Background and Objectives
Artemisinin and dihydroartemisinin are drugs used to treat malaria. These drugs suppress inflammatory reactions. The aim of this study was to examine the anti-intima hyperplasia effect of a novel drug-eluting stent with artemisinin or dihydroartemisinin in a porcine coronary restenosis model.

Materials and Methods
Pigs were randomized into four groups; in the first, the coronary arteries (20 pigs, a total of 40 coronary arteries, with 10 coronary arteries in each group) was implanted with bare metal stents (BMS, n=10); the second group was given polymer-coated stents (PCS, n=10); the third group was treated with artemisinin-eluting stents (AES, n=10); and the fourth group was given dihydroartemisinin-eluting stents (DAES, n=10). Histopathologic analysis was performed 28 days after stenting.

Results
The injury and fibrin scores among the four groups were not significantly different. However, the internal elastic lamina, lumen area, and neointima area were significantly different.
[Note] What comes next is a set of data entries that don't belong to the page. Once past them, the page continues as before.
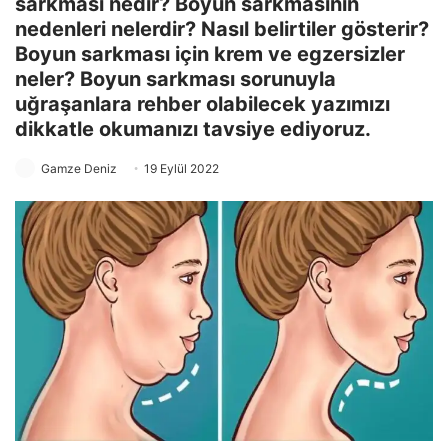
sarkması nedir? Boyun sarkmasının
nedenleri nelerdir? Nasıl belirtiler gösterir?
Boyun sarkması için krem ve egzersizler
neler? Boyun sarkması sorunuyla
uğraşanlara rehber olabilecek yazımızı
dikkatle okumanızı tavsiye ediyoruz.
Gamze Deniz
19 Eylül 2022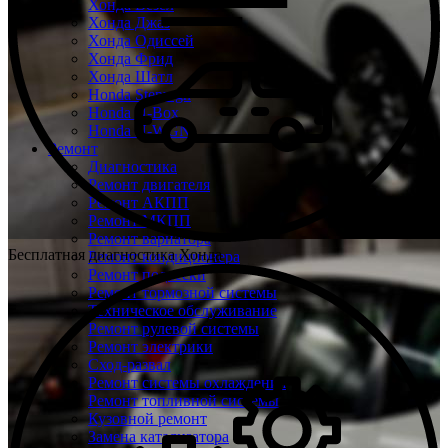
Хонда Везел
Хонда Джаз
Хонда Одиссей
Хонда Фрид
Хонда Шатл
Honda Stepwgn
Honda N-Box
Honda N-WGN
Ремонт
Диагностика
Ремонт двигателя
Ремонт АКПП
Ремонт МКПП
Ремонт вариатора
Бесплатная диагностика Хонда
Ремонт кондиционера
Ремонт подвески
Ремонт тормозной системы
Техническое обслуживание
Ремонт рулевой системы
Ремонт электрики
Сход-развал
Ремонт системы охлаждения
Ремонт топливной системы
Кузовной ремонт
Замена катализатора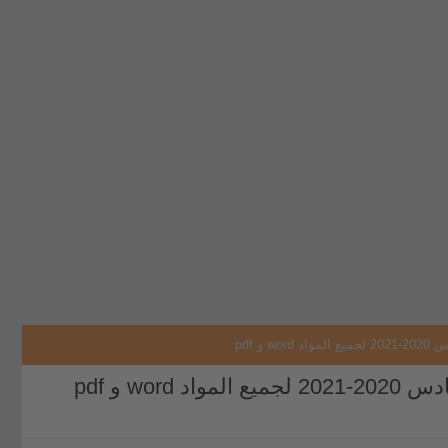
و pdf
wo و pdf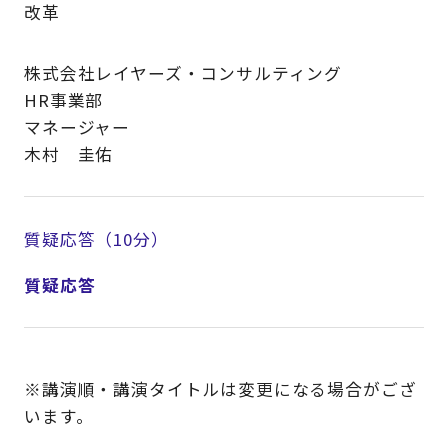
改革
株式会社レイヤーズ・コンサルティング
HR事業部
マネージャー
木村 圭佑
質疑応答（10分）
質疑応答
※講演順・講演タイトルは変更になる場合がござ
います。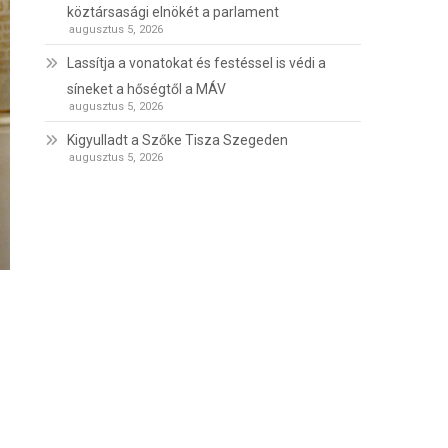
köztársasági elnökét a parlament
augusztus 5, 2026
Lassítja a vonatokat és festéssel is védi a
síneket a hőségtől a MÁV
augusztus 5, 2026
Kigyulladt a Szőke Tisza Szegeden
augusztus 5, 2026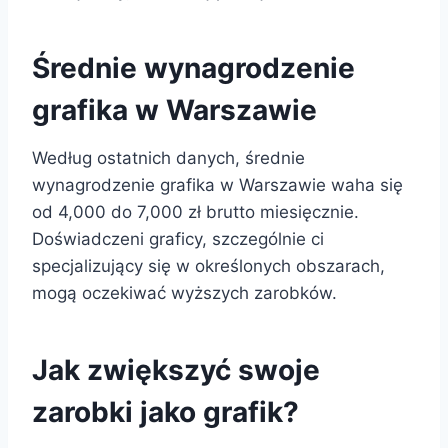
Średnie wynagrodzenie
grafika w Warszawie
Według ostatnich danych, średnie
wynagrodzenie grafika w Warszawie waha się
od 4,000 do 7,000 zł brutto miesięcznie.
Doświadczeni graficy, szczególnie ci
specjalizujący się w określonych obszarach,
mogą oczekiwać wyższych zarobków.
Jak zwiększyć swoje
zarobki jako grafik?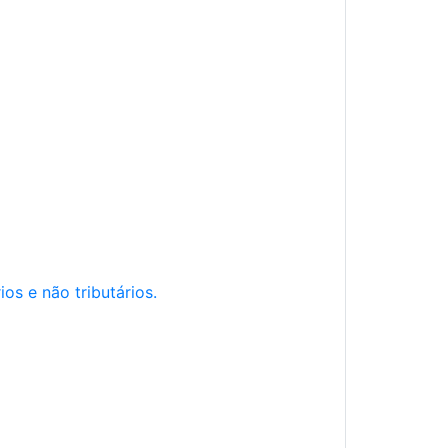
os e não tributários.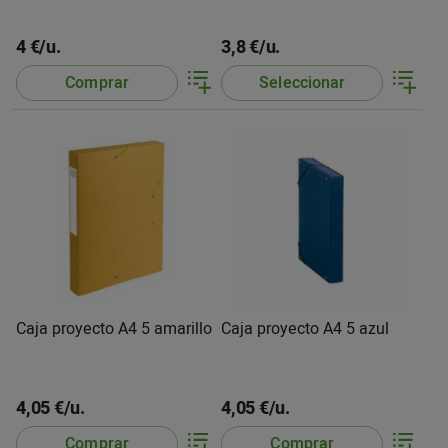
4 €/u.
3,8 €/u.
Comprar
Seleccionar
Caja proyecto A4 5 amarillo
Caja proyecto A4 5 azul
4,05 €/u.
4,05 €/u.
Comprar
Comprar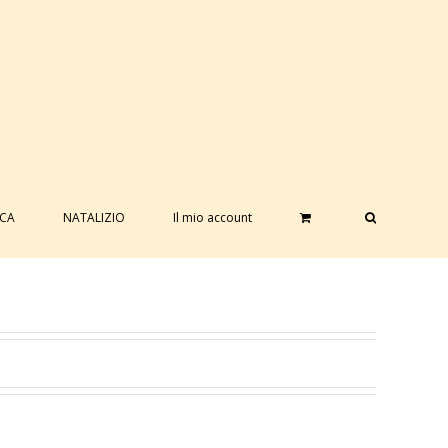
ICA
NATALIZIO
Il mio account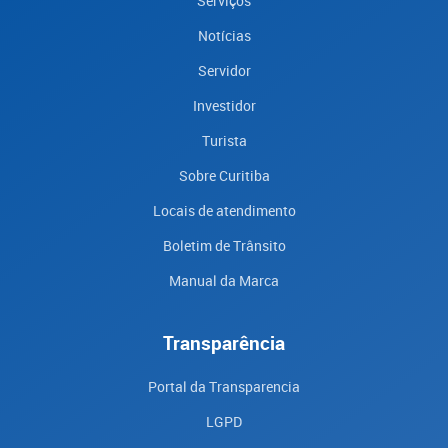
Serviços
Notícias
Servidor
Investidor
Turista
Sobre Curitiba
Locais de atendimento
Boletim de Trânsito
Manual da Marca
Transparência
Portal da Transparencia
LGPD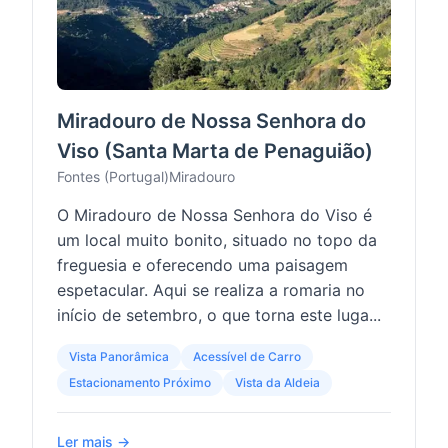
Miradouro de Nossa Senhora do
Viso (Santa Marta de Penaguião)
Fontes (Portugal)
Miradouro
O Miradouro de Nossa Senhora do Viso é
um local muito bonito, situado no topo da
freguesia e oferecendo uma paisagem
espetacular. Aqui se realiza a romaria no
início de setembro, o que torna este luga...
Vista Panorâmica
Acessível de Carro
Estacionamento Próximo
Vista da Aldeia
Ler mais →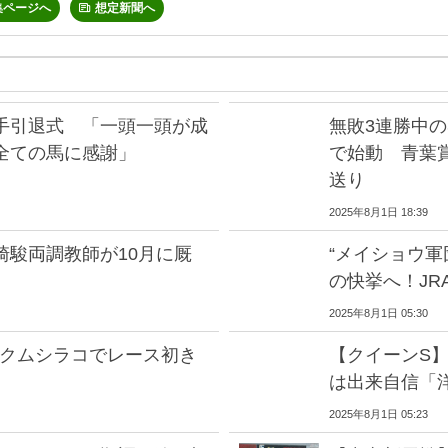
集ページへ
想定新聞へ
手引退式 「一頭一頭が成
無敗3連勝中の
全ての馬に感謝」
で始動 青葉
送り
2025年8月1日 18:39
崎駿両調教師が10月に厩
“メイショウ軍
の快挙へ！JR
2025年8月1日 05:30
 クムシラコでレース初き
【クイーンS
は出来自信「
2025年8月1日 05:23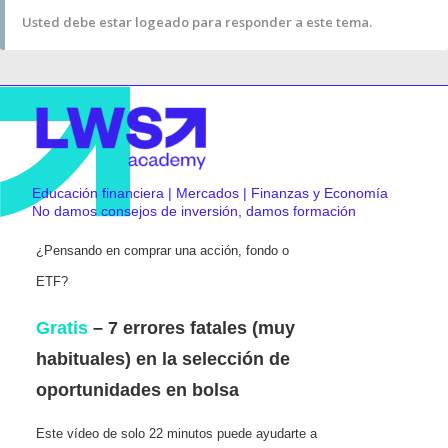
Usted debe estar logeado para responder a este tema.
Educación financiera | Mercados | Finanzas y Economía
No damos consejos de inversión, damos formación
¿Pensando en comprar una acción, fondo o
ETF?
Gratis
– 7 errores fatales (muy
habituales) en la selección de
oportunidades en bolsa
Este vídeo de solo 22 minutos puede ayudarte a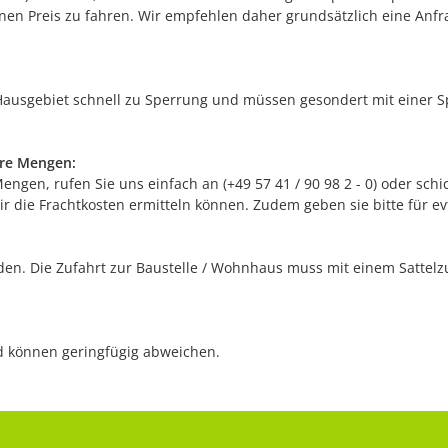
en Preis zu fahren. Wir empfehlen daher grundsätzlich eine Anfrag
ausgebiet schnell zu Sperrung und müssen gesondert mit einer Sp
ere Mengen:
gen, rufen Sie uns einfach an (+49 57 41 / 90 98 2 - 0) oder schic
r die Frachtkosten ermitteln können. Zudem geben sie bitte für e
n. Die Zufahrt zur Baustelle / Wohnhaus muss mit einem Sattelzug
nd können geringfügig abweichen.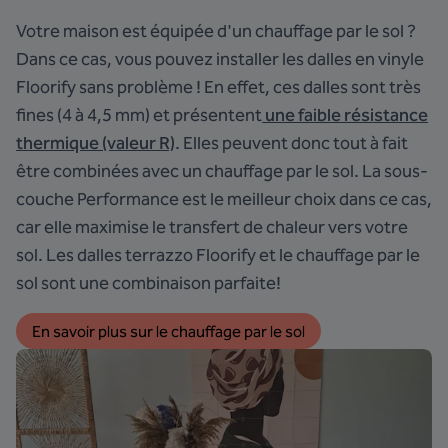
Votre maison est équipée d'un chauffage par le sol ?
Dans ce cas, vous pouvez installer les dalles en vinyle
Floorify sans problème ! En effet, ces dalles sont très
fines (4 à 4,5 mm) et présentent
une faible résistance
thermique (valeur R)
. Elles peuvent donc tout à fait
être combinées avec un chauffage par le sol. La
sous-
couche Performance
est le meilleur choix dans ce cas,
car elle maximise le transfert de chaleur vers votre
sol. Les dalles terrazzo Floorify et le chauffage par le
sol sont une combinaison parfaite!
En savoir plus sur le chauffage par le sol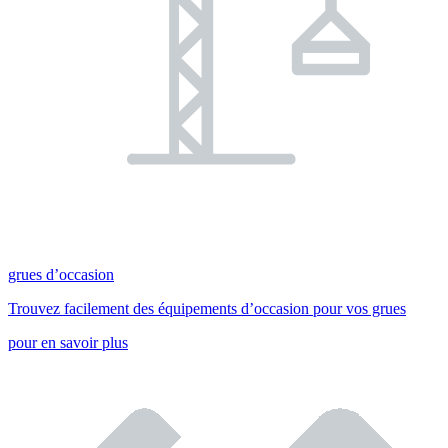
grues d’occasion
Trouvez facilement des équipements d’occasion pour vos grues
pour en savoir plus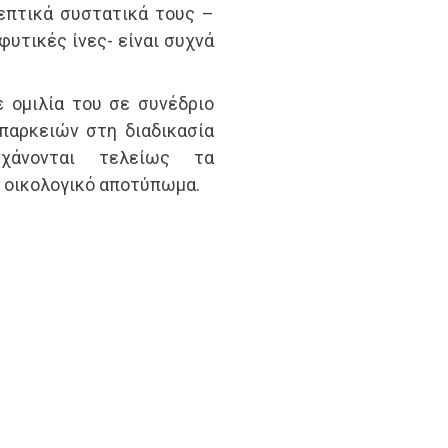
ρεπτικά συστατικά τους –
φυτικές ίνες- είναι συχνά
 ομιλία του σε συνέδριο
παρκειών στη διαδικασία
 χάνονται τελείως τα
ο οικολογικό αποτύπωμα.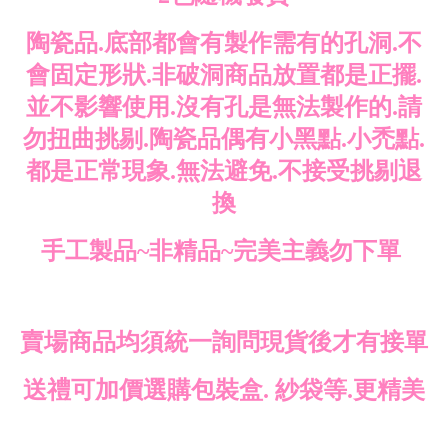
陶瓷品.底部都會有製作需有的孔洞.不
會固定形狀.非破洞商品放置都是正擺.
並不影響使用.沒有孔是無法製作的.請
勿扭曲挑剔.陶瓷品偶有小黑點.小禿點.
都是正常現象.無法避免.不接受挑剔退
換
手工製品~非精品~完美主義勿下單
賣場商品均須統一詢問現貨後才有接單
送禮可加價選購包裝盒. 紗袋等.更精美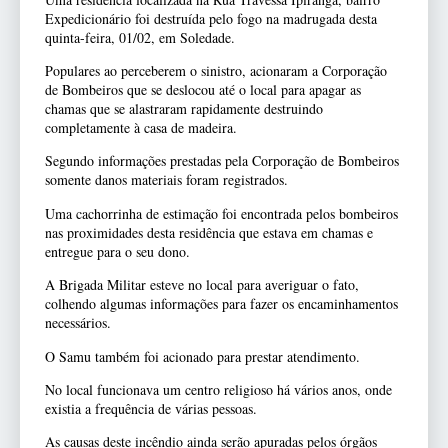
Expedicionário foi destruída pelo fogo na madrugada desta
quinta-feira, 01/02, em Soledade.
Populares ao perceberem o sinistro, acionaram a Corporação
de Bombeiros que se deslocou até o local para apagar as
chamas que se alastraram rapidamente destruindo
completamente à casa de madeira.
Segundo informações prestadas pela Corporação de Bombeiros
somente danos materiais foram registrados.
Uma cachorrinha de estimação foi encontrada pelos bombeiros
nas proximidades desta residência que estava em chamas e
entregue para o seu dono.
A Brigada Militar esteve no local para averiguar o fato,
colhendo algumas informações para fazer os encaminhamentos
necessários.
O Samu também foi acionado para prestar atendimento.
No local funcionava um centro religioso há vários anos, onde
existia a frequência de várias pessoas.
As causas deste incêndio ainda serão apuradas pelos órgãos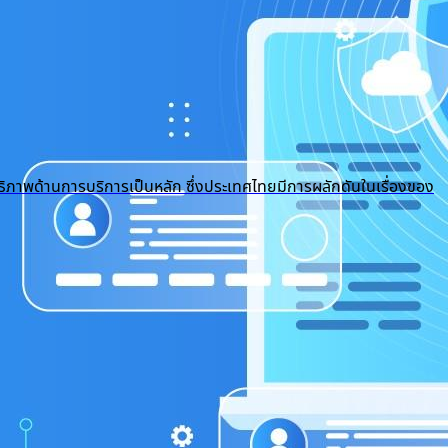
ธิภาพด้านการบริการเป็นหลัก ซึ่งประเทศไทยมีการผลักดันในเรื่องของ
Moreover, the percent area of stenosis (46.2±18.66% in BMS vs. 89.4±10.92% in PCS vs. 83.3±17.07% in AES vs. 36.7±11.20% in DAES, p<0.0001) and inflammation score (1.0 [range: 1.0-1.0] vs. 3.0 [range: 2.25-3.0] vs. 3.0 [range: 1.0-3.0] vs. 2.0 [range: 1.75-3.0] in BMS, PCS, AES, and DAES, respectively; p<0.001) were markedly decreased in the DAES group compared to the PCS group.

Conclusion
DES, which uses a natural substance, dihydroartemisinin, showed a neointima and inflammatory suppressive effect in a porcine coronary restenosis model.